United States v. Brown
United States Court of Appeals for the Fifth Circuit
250 F.3d 907 (2001)
In a high-profile trial concerning bribery charges against Louisiana’s former governor, the trial court granted the state’s motion for an anonymous jury. Various publishers and newspapers (the news media) (plaintiffs) filed an interlocutory appeal requesting that the trial court reverse its determination or, in the alternative, provide access to certain juror information upon the verdict. Stating that anonymity was a historically important element of the jury system, the trial court denied the news media’s motion and deferred its ruling on the alternative motion. However, while the alternative motion was pending, the trial court ordered that the media could not attempt to circumvent the trial court’s ruling preserving the jury anonymity, including conducting independent investigation and reporting.
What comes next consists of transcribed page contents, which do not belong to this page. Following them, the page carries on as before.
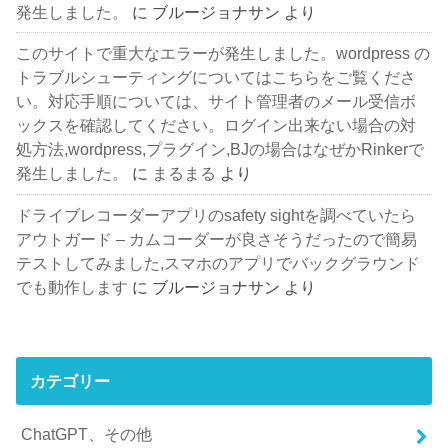
発生しました。
に
ブルージョナサン
より
このサイトで重大なエラーが発生しました。wordpress の
トラブルシューティングについてはこちらをご覧くださ
い。対応手順については、サイト管理者のメール受信ボ
ックスを確認してください。ログイン出来ない場合の対
処方法,wordpress,プラグイン,BJの場合はなぜかRinkerで
発生しました。
に
まるまる
より
ドライブレコーダーアプリのsafety sightを調べていたら
アウトガード – カムコーダーが良さそうだったので簡易
テストしてみました,スマホのアプリでバックグラウンド
でも動作します
に
ブルージョナサン
より
カテゴリー
ChatGPT、その他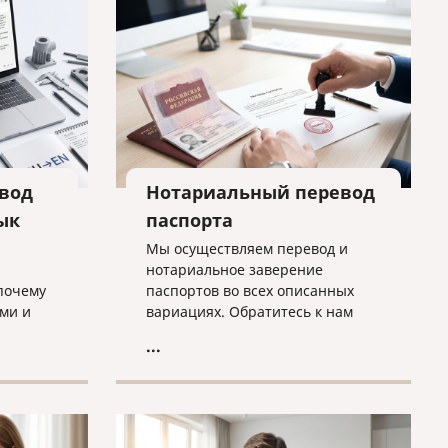
вод
Нотариальный перевод
ык
паспорта
Мы осуществляем перевод и
нотариальное заверение
почему
паспортов во всех описанных
ми и
вариациях. Обратитесь к нам
о быть
прямо сейчас, и все будет
...
избежать
сделано оперативно, грамотно и
согласно нужным требованиям!
бходимо
нного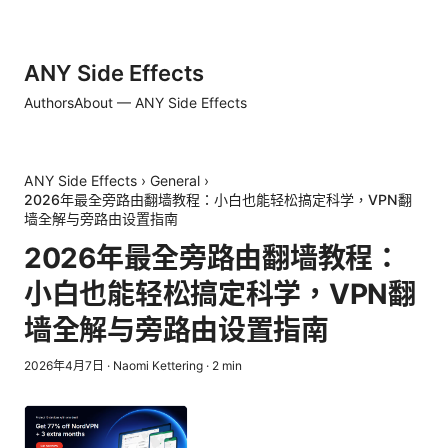
ANY Side Effects
Authors
About — ANY Side Effects
ANY Side Effects
›
General
›
2026年最全旁路由翻墙教程：小白也能轻松搞定科学，VPN翻
墙全解与旁路由设置指南
2026年最全旁路由翻墙教程：
小白也能轻松搞定科学，VPN翻
墙全解与旁路由设置指南
2026年4月7日
·
Naomi Kettering
·
2
min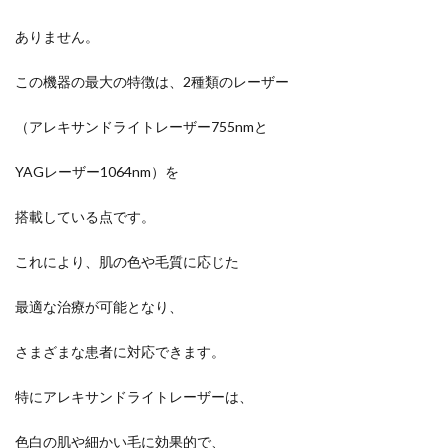
ありません。
この機器の最大の特徴は、2種類のレーザー
（アレキサンドライトレーザー755nmと
YAGレーザー1064nm）を
搭載している点です。
これにより、肌の色や毛質に応じた
最適な治療が可能となり、
さまざまな患者に対応できます。
特にアレキサンドライトレーザーは、
色白の肌や細かい毛に効果的で、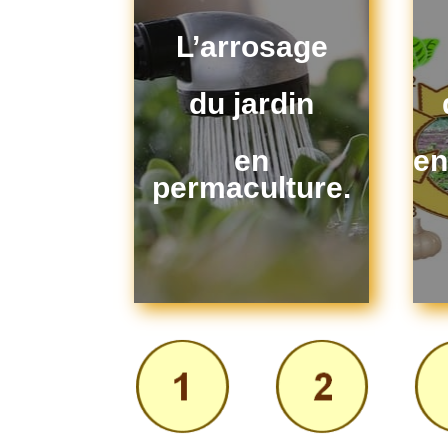
L’arrosage
du jardin
en
en
permaculture.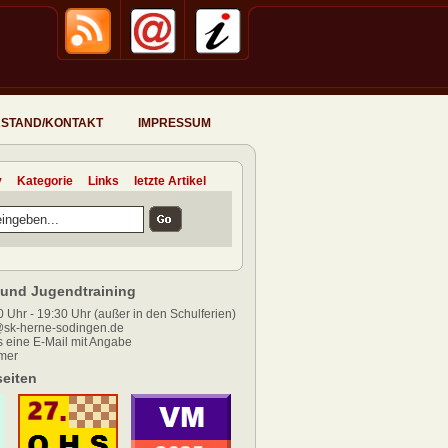
STAND/KONTAKT
IMPRESSUM
v
Kategorie
Links
letzte Artikel
und Jugendtraining
 Uhr - 19:30 Uhr (außer in den Schulferien)
sk-herne-sodingen.de
 eine E-Mail mit Angabe
mer
eiten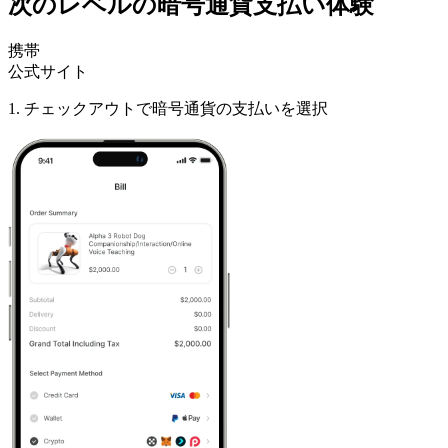
次のレベルの暗号通貨支払い体験
携帯
公式サイト
1
.
チェックアウトで暗号通貨の支払いを選択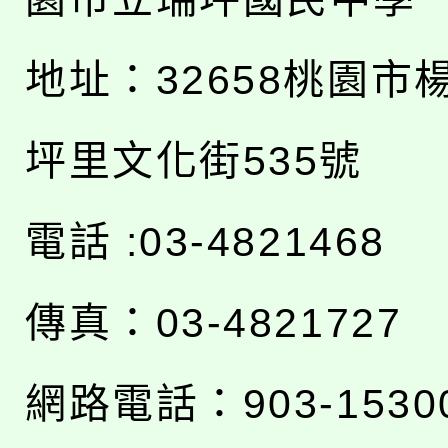
地址：
32658桃園市
坪里文化街535號
電話 :03-4821468
傳真：03-4821727
網路電話：903-1530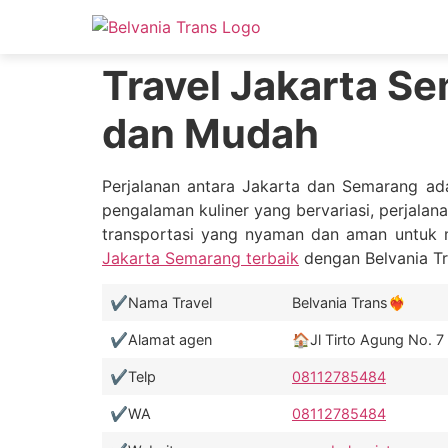
Travel Jakarta Se
dan Mudah
Perjalanan antara Jakarta dan Semarang ada
pengalaman kuliner yang bervariasi, perjalan
transportasi yang nyaman dan aman untuk me
Jakarta Semarang terbaik
dengan Belvania Tr
✔️Nama Travel
Belvania Trans❤️‍🔥
✔️Alamat agen
🏠Jl Tirto Agung No. 
✔️Telp
08112785484
✔️WA
08112785484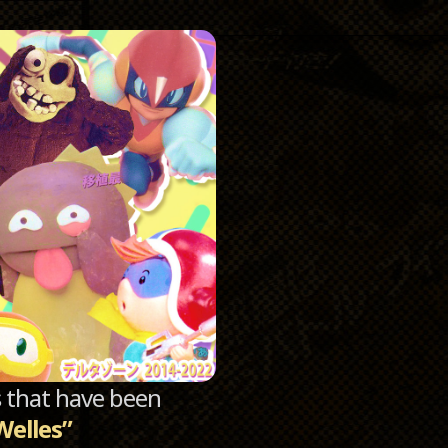
Catego
Archi
sts that have been
Welles”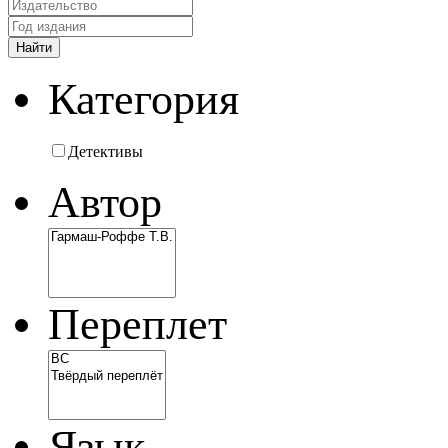
Категория
Детективы
Автор
Переплет
Язык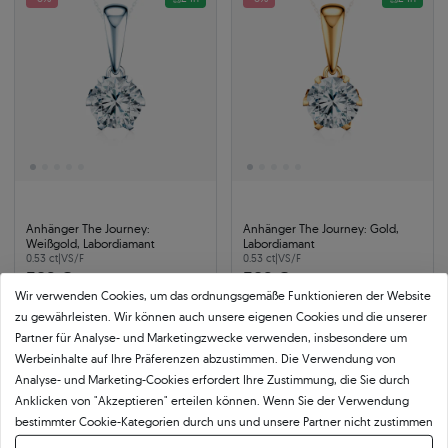
Anhänger The Journey:
Anhänger The Journey: Gold,
Weißgold, Labordiamant
Labordiamant
0.53 ct
|
VS/F
0.53 ct
|
VS/F
582 €
582 €
Wir verwenden Cookies, um das ordnungsgemäße Funktionieren der Website
633 €
Sie sparen 51 €
633 €
Sie sparen 51 €
zu gewährleisten. Wir können auch unsere eigenen Cookies und die unserer
Partner für Analyse- und Marketingzwecke verwenden, insbesondere um
Werbeinhalte auf Ihre Präferenzen abzustimmen. Die Verwendung von
-8%
-8%
24h
Analyse- und Marketing-Cookies erfordert Ihre Zustimmung, die Sie durch
Anklicken von "Akzeptieren" erteilen können. Wenn Sie der Verwendung
bestimmter Cookie-Kategorien durch uns und unsere Partner nicht zustimmen
möchten, klicken Sie auf "Lassen Sie mich wählen" und bestimmen Sie Ihre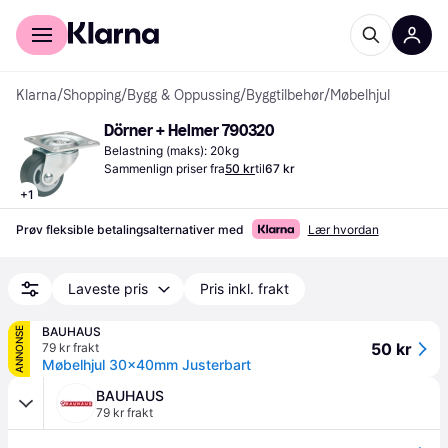
For kunder
For bedrifter
Klarna
/
Shopping
/
Bygg & Oppussing
/
Byggtilbehør
/
Møbelhjul
Dörner + Helmer 790320
Belastning (maks): 20kg
Sammenlign priser fra
50 kr
til
67 kr
+
1
Prøv fleksible betalingsalternativer med
Lær hvordan
Laveste pris
Pris inkl. frakt
BAUHAUS
ANNONSE
50 kr
79 kr frakt
Møbelhjul 30x40mm Justerbart
BAUHAUS
79 kr frakt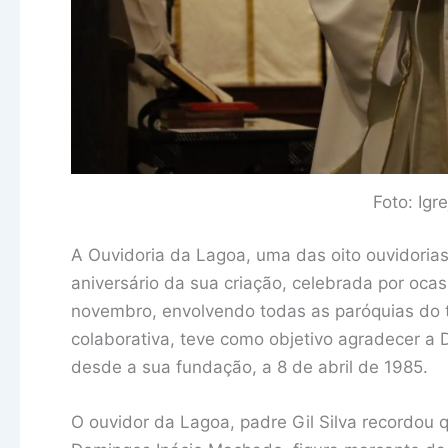
Foto: Igr
A Ouvidoria da Lagoa, uma das oito ouvidorias
aniversário da sua criação, celebrada por oca
novembro, envolvendo todas as paróquias do te
colaborativa, teve como objetivo agradecer a
desde a sua fundação, a 8 de abril de 1985.
O ouvidor da Lagoa, padre Gil Silva recordou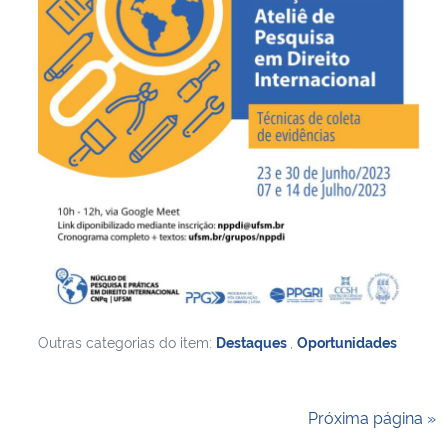
Outras categorias do item:
Destaques
,
Oportunidades
Próxima página »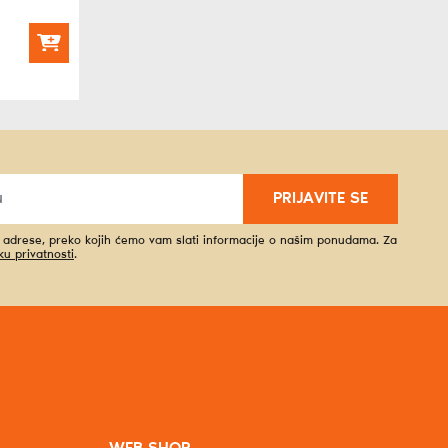
PRIJAVITE SE
l adrese, preko kojih ćemo vam slati informacije o našim ponudama. Za
iku privatnosti
.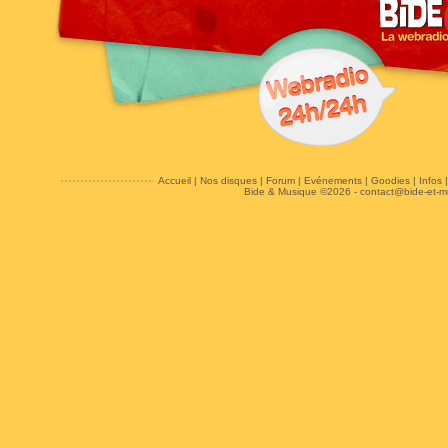
Accueil
|
Nos disques
|
Forum
|
Evénements
|
Goodies
|
Infos
Bide & Musique ©2026 -
contact@bide-et-m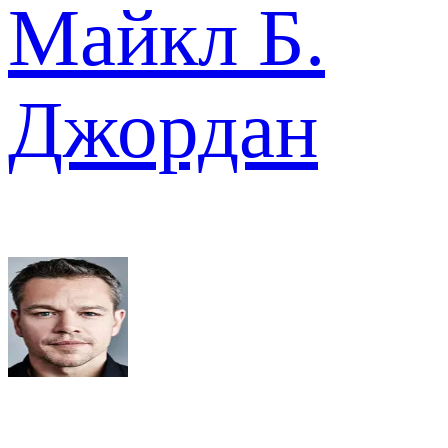
Майкл Б.
Джордан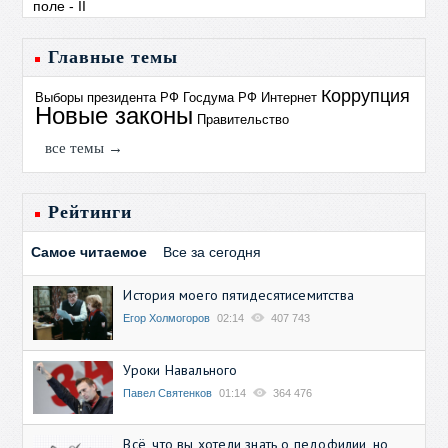
Главные темы
Коррупция
Выборы президента РФ
Госдума РФ
Интернет
Новые законы
Правительство
все темы →
Рейтинги
Самое читаемое
Все за сегодня
История моего пятидесятисемитства
Егор Холмогоров
02:14
407 743
Уроки Навального
Павел Святенков
01:14
364 476
Всё, что вы хотели знать о педофилии, но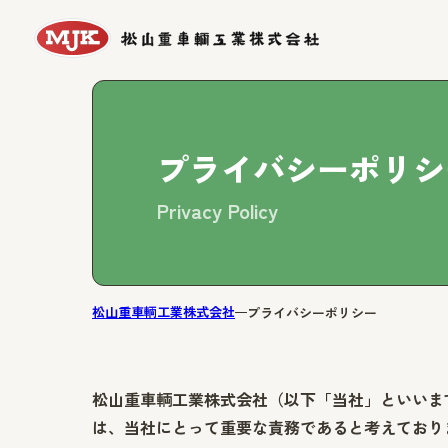
プライバシーポリシ
Privacy Policy
松山重車輌工業株式会社
プライバシーポリシー
松山重車輌工業株式会社（以下「当社」といいま
は、当社にとって重要な責務であると考えており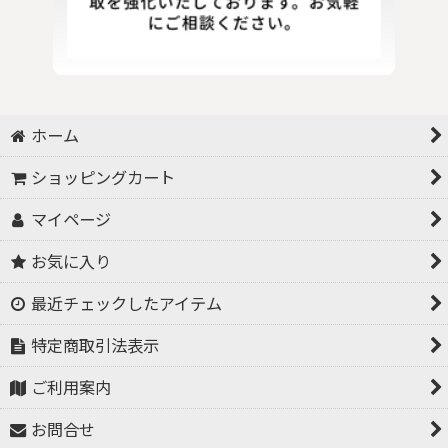
ホーム
ショッピングカート
マイページ
お気に入り
最近チェックしたアイテム
特定商取引法表示
ご利用案内
お問合せ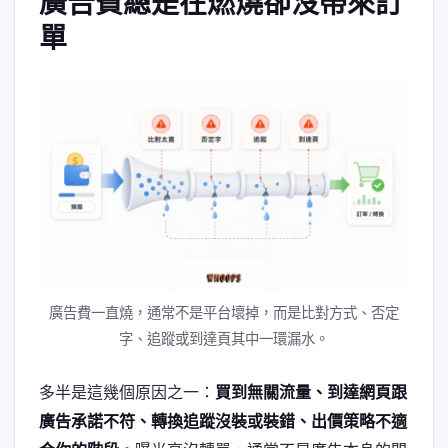
廣告費總是在燃燒卻沒帶來訂
單
廣告費一直燒，通常不是平台壞掉，而是比對方式、否定
字、追蹤或到達頁其中一環漏水。
多半是這幾個原因之一：
買到無關流量、到達網頁跟
廣告承諾不符、轉換追蹤沒裝或裝錯、出價策略不適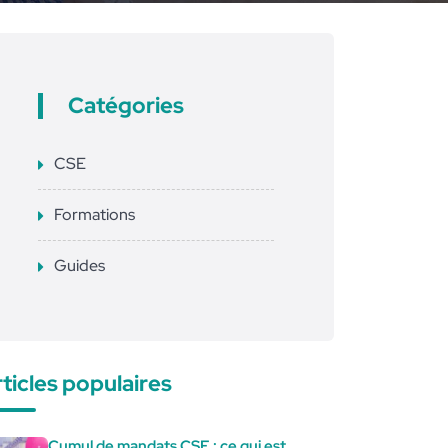
Catégories
CSE
Formations
Guides
ticles populaires
Cumul de mandats CSE : ce qui est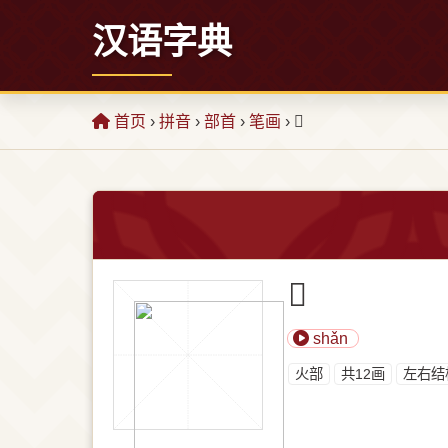
汉语字典
首页
›
拼音
›
部首
›
笔画
› 𬊦
𬊦
shǎn
⽕部
共12画
左右结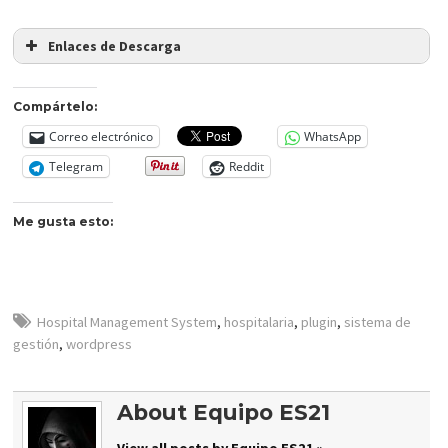
Enlaces de Descarga
Compártelo:
Correo electrónico
WhatsApp
Telegram
Reddit
Me gusta esto:
Hospital Management System
,
hospitalaria
,
plugin
,
sistema de
gestión
,
wordpress
About Equipo ES21
View all posts by Equipo ES21 »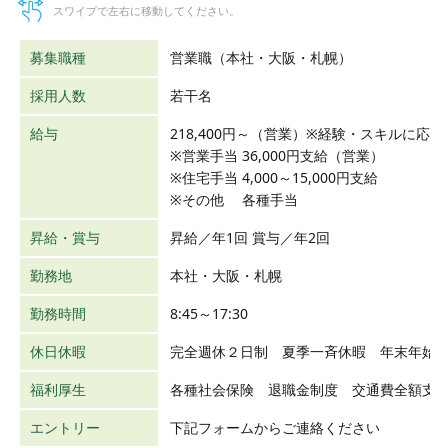
スワイプで左右に移動してください。
募集職種
営業職（本社・大阪・札幌）
採用人数
若干名
給与
218,400円～（営業）※経験・スキルに応
※営業手当 36,000円支給（営業）
※住宅手当 4,000～15,000円支給
※その他 各種手当
昇給・賞与
昇給／年1回 賞与／年2回
勤務地
本社・大阪・札幌
勤務時間
8:45～17:30
休日休暇
完全週休２日制 夏季一斉休暇 年末年始
福利厚生
各種社会保険 退職金制度 交通費全額支
エントリー
下記フォームからご連絡ください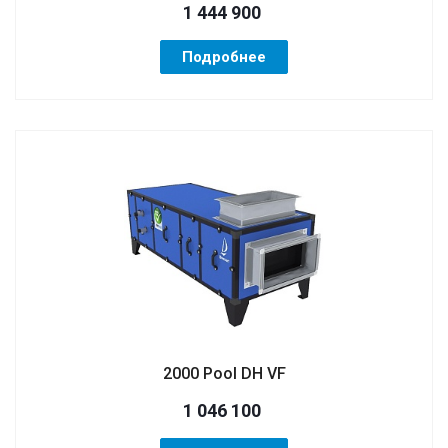
1 444 900
Подробнее
2000 Pool DH VF
1 046 100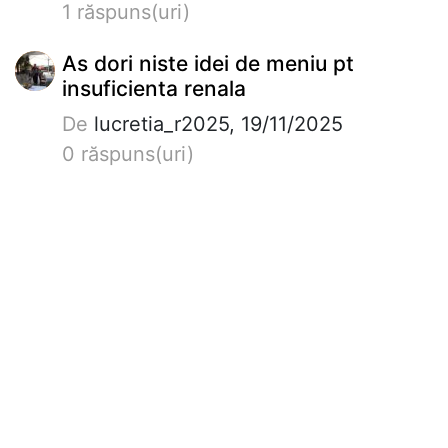
1 răspuns(uri)
As dori niste idei de meniu pt
insuficienta renala
De
lucretia_r2025, 19/11/2025
0 răspuns(uri)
In support of its order, the trial court specifically cited the fact that in previous cases there had been charges alleging witness tampering, bribery, and attempts to illegally terminate a federal investigation. The trial judge also noted that an anonymous jury was appropriate if a case involved the potential for a lengthy incarceration or significant monetary penalties. The news media appealed, asserting that the trial court did not issue the required findings to maintain juror anonymity and that preventing independent investigation and reporting constituted unlawful prior restraint in violation of the First Amendment that constituted extreme measures without a sufficient basis. Prior to the verdict being announced, in an effort to thwart any attempts by the news media to circumvent its anonymous-jury order, the trial judge informed the jurors that the court would not release their identities without their consent. The trial judge also instructed jurors that they could not discuss their deliberations unless required by court order. The jurors could, however, provide their general reaction to the trial. None of the jurors elected to have their identities released.